**Your goal**
Each line of the material below is to be written out exactly. Leave out any picture.

**Data supplied**
[Start of section]
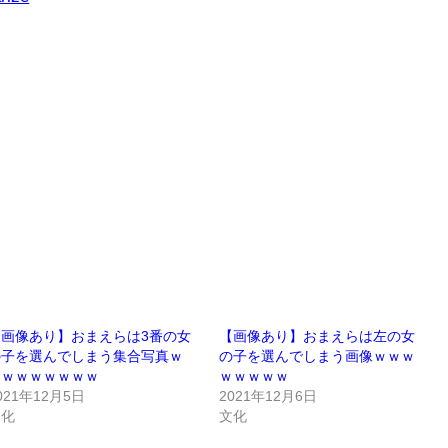
【画像あり】おまえらは3番の女
【画像あり】おまえらは左の女
の子を選んでしまう集合写真ｗ
の子を選んでしまう画像ｗｗｗ
ｗｗｗｗｗｗｗｗ
ｗｗｗｗｗ
021年12月5日
2021年12月6日
文化
文化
[End of section]
**Solution for this problem**
【画像あり】おまえらは3番の女
【画像あり】おまえらは左の女
の子を選んでしまう集合写真ｗ
の子を選んでしまう画像ｗｗｗ
ｗｗｗｗｗｗｗｗ
ｗｗｗｗｗ
021年12月5日
2021年12月6日
文化
文化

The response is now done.